The Domba Dance , 2019
Kavi Gupta
Exploring the construction of identity in the era of post-apartheid South Africa, Mary Sibande makes sculptures and paintings employing the female figure. The Domba Dance invokes and acknowledges the evolution of Sibande’s iconic ‘Sophie’ figure, her alter-ego, who is now moving into her ‘red phase.’ The so-called ‘domba dance’ (also called the ‘python dance’) is performed by young women during an initiation ceremony symbolizing fertility and sexuality as part of their transition into adulthood. At the core of the work is the preservation of the heart. In the Zulu language – and more broadly Nguni-speaking people – the heart is associated with a wide spectrum of emotions such as anger, impatience, and tolerance. Expressions in Zulu also present variations on themes of anger with the heart filling up with rage, when tolerance and patience come to an end. Anger manifests destruction which threatens to consume the figure harboring it, a theme that speaks to the current despondency in contemporary South Africa.

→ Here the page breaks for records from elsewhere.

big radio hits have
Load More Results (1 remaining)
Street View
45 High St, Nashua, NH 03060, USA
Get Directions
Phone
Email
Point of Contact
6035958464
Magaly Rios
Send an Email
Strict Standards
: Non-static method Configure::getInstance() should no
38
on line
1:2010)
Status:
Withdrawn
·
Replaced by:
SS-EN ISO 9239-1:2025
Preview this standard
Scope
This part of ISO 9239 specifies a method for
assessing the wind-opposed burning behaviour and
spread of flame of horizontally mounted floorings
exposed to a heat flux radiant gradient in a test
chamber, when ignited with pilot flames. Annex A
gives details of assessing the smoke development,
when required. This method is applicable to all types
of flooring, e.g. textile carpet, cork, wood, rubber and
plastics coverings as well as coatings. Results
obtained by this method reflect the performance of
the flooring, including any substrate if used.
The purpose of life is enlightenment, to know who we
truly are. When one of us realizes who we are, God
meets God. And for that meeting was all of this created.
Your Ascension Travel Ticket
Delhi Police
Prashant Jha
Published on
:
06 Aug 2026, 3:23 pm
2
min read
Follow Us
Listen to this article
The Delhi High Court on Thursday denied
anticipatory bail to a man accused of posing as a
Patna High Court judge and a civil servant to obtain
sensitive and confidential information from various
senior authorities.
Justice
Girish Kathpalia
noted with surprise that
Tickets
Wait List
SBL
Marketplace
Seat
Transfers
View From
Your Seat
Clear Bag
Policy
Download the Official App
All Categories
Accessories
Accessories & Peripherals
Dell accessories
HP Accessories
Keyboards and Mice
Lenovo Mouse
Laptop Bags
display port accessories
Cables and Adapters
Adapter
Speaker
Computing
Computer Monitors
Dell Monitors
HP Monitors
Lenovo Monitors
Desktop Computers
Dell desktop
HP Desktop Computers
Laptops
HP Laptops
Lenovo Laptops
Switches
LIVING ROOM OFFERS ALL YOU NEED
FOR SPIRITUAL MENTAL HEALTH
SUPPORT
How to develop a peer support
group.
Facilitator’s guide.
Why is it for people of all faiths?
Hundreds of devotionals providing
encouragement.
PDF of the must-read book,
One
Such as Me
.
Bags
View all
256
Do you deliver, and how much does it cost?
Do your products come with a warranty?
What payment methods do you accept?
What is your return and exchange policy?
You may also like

Mary Sibande (born 1982 in Barberton, South Africa) is primarily interested in questions of the body and how to reclaim the black female body in post-colonial and post-apartheid South Africa. She represented South Africa at the 54th Venice Biennale (2011) and her work has been exhibited internationally in museums, including the MET Breuer (2018), the British Museum (2016), Kalmar Konstmuseum, Sweden (2017), and Cairns Art Gallery (2019). Sibande lives and works in Johannesburg.